Useful knobs to know: beam_size trades a tiny amount of speed for accuracy (5 is a good default); compute_type options include int8, int8_float16, float16 and float32 in increasing VRAM order; language="en" skips language detection and saves around 100ms; word_timestamps=True emits per-word timing if you need karaoke-style captions.

Wrap as a FastAPI HTTP API

For anything beyond a one-off script you want an HTTP service: load the model once at process startup, accept multipart audio uploads, and return JSON. FastAPI plus uvicorn is the lowest-friction path. The model is heavy and not thread-safe in the way you probably hope, so run a single uvicorn worker and let the GPU be the natural concurrency limit.

# whisper_api.py
import os, tempfile, uuid
from contextlib import asynccontextmanager
from fastapi import FastAPI, UploadFile, File, HTTPException, Header
from fastapi.responses import JSONResponse
from faster_whisper import WhisperModel

MAX_BYTES = 100 * 1024 * 1024            # 100 MB upload cap
ALLOWED_CT = {"audio/", "video/"}        # accept anything ffmpeg will decode
API_KEY    = os.environ.get("WHISPER_API_KEY", "")
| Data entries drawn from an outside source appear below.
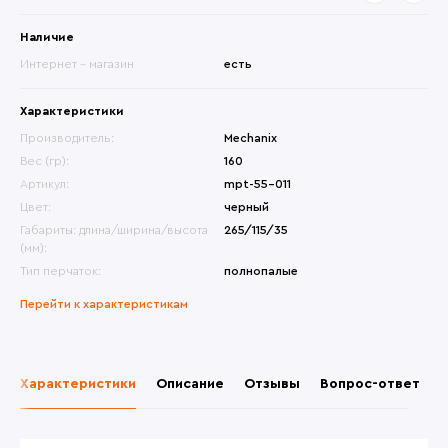
Наличие
Интернет - магазин
есть
Характеристики
Производитель:
Mechanix
Вес (гр):
160
Артикул:
mpt-55-011
Цвет:
черный
Габариты: длина/ширина/высота
265/115/35
(мм):
Тип перчаток:
полнопалые
Перейти к характеристикам
Характеристики
Описание
Отзывы
Вопрос-ответ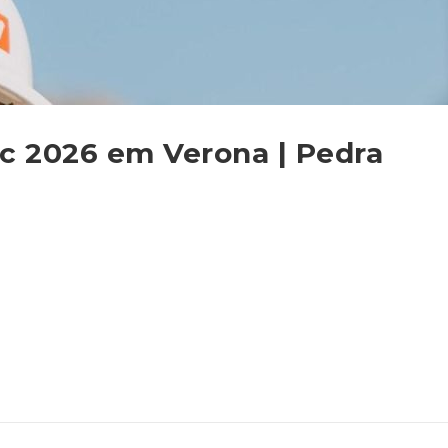
 2026 em Verona | Pedra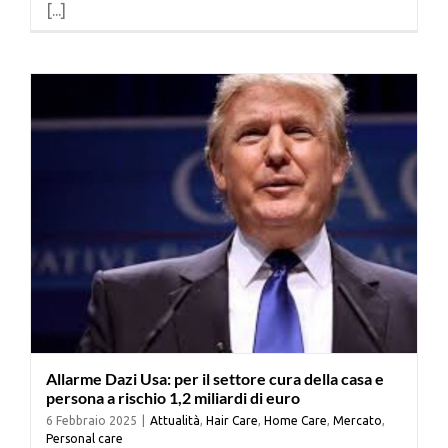
[...]
Cerca
per:
Allarme Dazi Usa: per il settore cura della casa e
persona a rischio 1,2 miliardi di euro
6 Febbraio 2025
|
Attualità
,
Hair Care
,
Home Care
,
Mercato
,
Personal care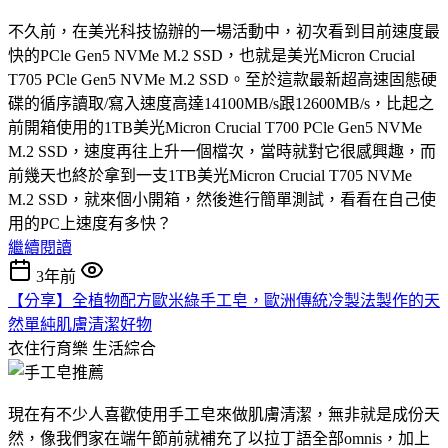
不久前，在美光科技協辦的一場活動中，初次看到目前速度最
快的PCle Gen5 NVMe M.2 SSD，也就是美光Micron Crucial
T705 PCle Gen5 NVMe M.2 SSD。至於這款最新超高速固態硬
碟的循序讀取/寫入速度高達14100MB/s跟12600MB/s，比起之
前開箱使用的1TB美光Micron Crucial T700 PCle Gen5 NVMe
M.2 SSD，速度再往上升一個檔次，當時就對它很感興趣，而
前幾天也終於拿到一支1TB美光Micron Crucial T705 NVMe
M.2 SSD，就來個小開箱，然後進行簡單測試，看看在自己使
用的PC上速度有多快？
繼續閱讀
3年前
【分享】全植物配方歐米綠手工皂，歐洲傳統冷製法製作的天
然單純肌膚清潔好物
衣住行育樂
生活綜合
現在有不少人喜歡使用手工皂來做肌膚清潔，無非就是成份天
然，像我們家在端午節前就補充了以拉丁語全部omnis，加上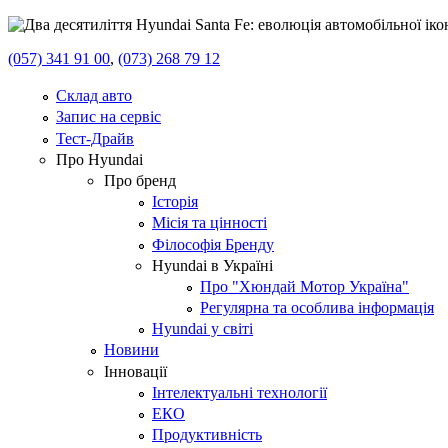
(057) 341 91 00
,
(073) 268 79 12
Склад авто
Запис на сервіс
Тест-Драйв
Про Hyundai
Про бренд
Історія
Місія та цінності
Філософія Бренду
Hyundai в Україні
Про "Хюндай Мотор Україна"
Регулярна та особлива інформація
Hyundai у світі
Новини
Інновації
Інтелектуальні технології
ЕКО
Продуктивність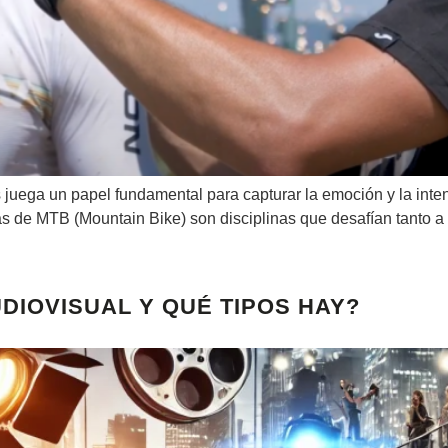
 juega un papel fundamental para capturar la emoción y la in
rreras de MTB (Mountain Bike) son disciplinas que desafían tanto 
DIOVISUAL Y QUÉ TIPOS HAY?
model: WhisperModel | None = None

@asynccontextmanager
async def lifespan(app: FastAPI):
    global model
    model = WhisperModel("large-v3-turbo", device="cuda", compute_type="int8_float16")
    yield
    del model

app = FastAPI(title="Whisper Transcription API", lifespan=lifespan)

def _check_auth(x_api_key: str | None):
    if API_KEY and x_api_key != API_KEY:
        raise HTTPException(status_code=401, detail="invalid api key")

@app.post("/transcribe")
async def transcribe(
    file: UploadFile = File(...),
    language: str | None = None,
    x_api_key: str | None = Header(default=None),
):
    _check_auth(x_api_key)
    if not any(file.content_type.startswith(p) for p in ALLOWED_CT):
        raise HTTPException(status_code=415, detail=f"unsupported content type {file.content_type}")

    suffix = os.path.splitext(file.filename or "audio")[1] or ".bin"
    tmp = tempfile.NamedTemporaryFile(delete=False, suffix=suffix)
    try:
        size = 0
        while chunk := await file.read(1 << 20):
            size += len(chunk)
            if size > MAX_BYTES:
                raise HTTPException(status_code=413, detail="payload too large")
            tmp.write(chunk)
        tmp.close()

        segments, info = model.transcribe(
            tmp.name, beam_size=5, vad_filter=True, language=language,
        )
        out_segments = [
            {"start": s.start, "end": s.end, "text": s.text} for s in segments
        ]
        return JSONResponse({
            "id": str(uuid.uuid4()),
            "language": info.language,
            "language_probability": info.language_probability,
            "duration": info.duration,
            "text": " ".join(s["text"].strip() for s in out_segments),
            "segments": out_segments,
        })
    finally:
        os.unlink(tmp.name)

@app.get("/healthz")
def healthz():
    return {"status": "ok", "model_loaded": model is not None}

Run it with a single worker — the model lives in GPU memory and would simply OOM on a second worker. Concurrency comes from request queueing in front of the API, not from process forks.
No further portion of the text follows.